Honors/AP History Forecasting Dates:
January 30,31 & Feb 3 –Lunch meetings in 205 to obtain application information and forms
February 5-7
--Completed application forms due to Mr. Vannelli in Room 206 by 3:15 PM
What other important information do I need to know to be considered for an Honors or AP class?
 Completed Application Forms must be turned in to Mr. Vannelli in Room 214 (Frosh hall across from 208).
 Students do not need to ask their teachers for recommendations, those requests will be handled confidentially
by the Social Science Department once the essays have been completed.
 The scoring rubric on the backside of this sheet shows you the specific skills an honors or AP student needs to
have in order to be successful.
Scoring Criteria for Application Form extended response:
Content: Student response offers accurate, comprehensive and complete analysis of the information and issues. It provides
a variety of facts to explore major and minor issues and extensively uses previous historical knowledge to provide in-depth
understanding of the problem and to relate it to past the possible future situations.
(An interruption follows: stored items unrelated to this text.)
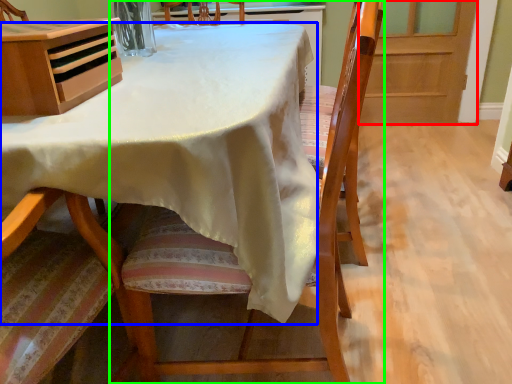 Question: Which object is the farthest from screen door (highlighted by a red box)? Choose among these: table (highlighted by a blue box) or chair (highlighted by a green box).

Choices:
 (A) table
 (B) chair

Answer: (A) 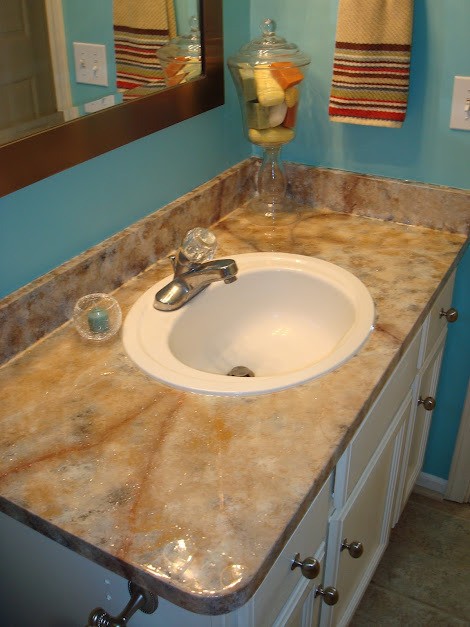 In order to click on counter top in this screenshot , I will do `click(240, 502)`. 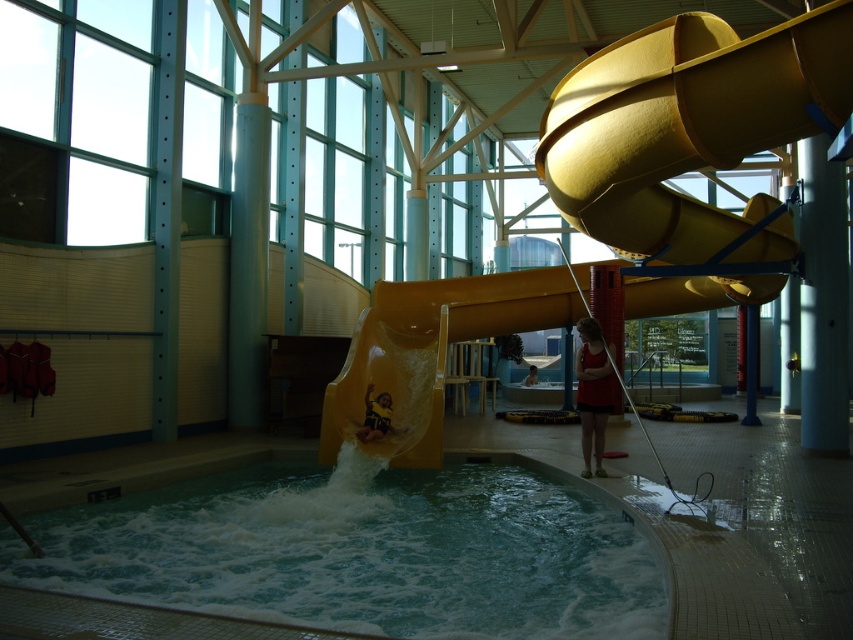 The width and height of the screenshot is (853, 640). What are the coordinates of `yellow rubber slide at center` in the screenshot? It's located at (688, 124).

Who is higher up, yellow rubber slide at center or yellow matte slide at center?

yellow rubber slide at center is above.

Who is more forward, (534,296) or (399,433)?

Point (399,433) is more forward.

Where is `yellow rubber slide at center`? Image resolution: width=853 pixels, height=640 pixels. yellow rubber slide at center is located at coordinates 688,124.

Does point (585, 380) come behind point (384, 412)?

No, (585, 380) is closer to viewer.

Is red matte shorts at lower center to the left of dark blue fabric at center from the viewer's perspective?

Incorrect, red matte shorts at lower center is not on the left side of dark blue fabric at center.

Image resolution: width=853 pixels, height=640 pixels. In order to click on red matte shorts at lower center in this screenshot , I will do `click(593, 392)`.

Can you confirm if yellow rubber slide at center is taller than dark blue fabric at center?

Indeed, yellow rubber slide at center has a greater height compared to dark blue fabric at center.

Can you confirm if yellow rubber slide at center is positioned to the left of dark blue fabric at center?

No, yellow rubber slide at center is not to the left of dark blue fabric at center.

Who is more distant from viewer, (380, 314) or (380, 401)?

Point (380, 314)

Where is `yellow rubber slide at center`? Image resolution: width=853 pixels, height=640 pixels. yellow rubber slide at center is located at coordinates (688, 124). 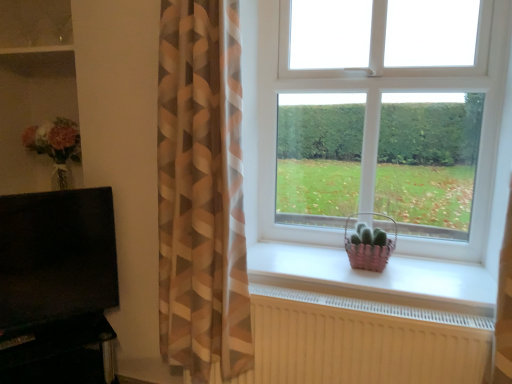 I want to click on vacant space in black matte tv at left, which is the 1th entertainment center from top to bottom (from a real-world perspective), so tap(53, 325). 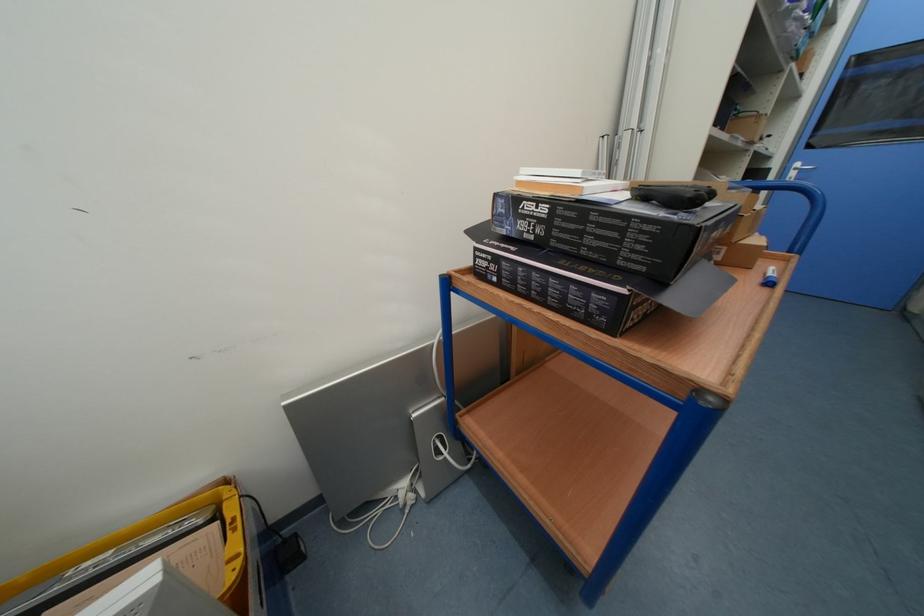 The image size is (924, 616). Find the location of `silver door handle`. silver door handle is located at coordinates (797, 169). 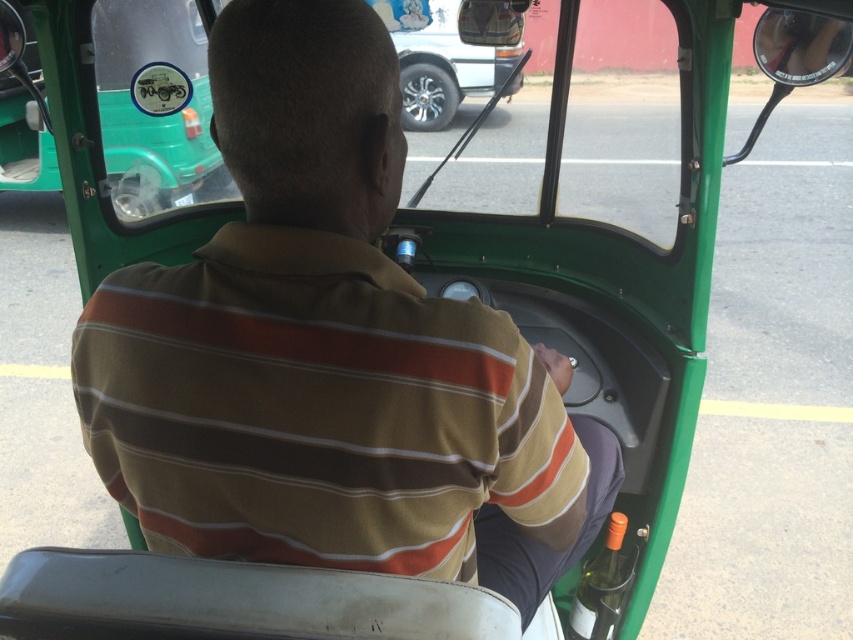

Focus: Student response establishes a central idea clearly and effectively in the opening paragraph and maintains this focus
throughout the essay. Each paragraph is logically linked to the main idea and all sentences within the paragraph serve to
further develop and maintain this focus.
Conventions: Student Response is written in grammatically correct English; it has no major spelling or grammatical errors; it
shows a sound understanding of the structure of a good sentence and paragraph.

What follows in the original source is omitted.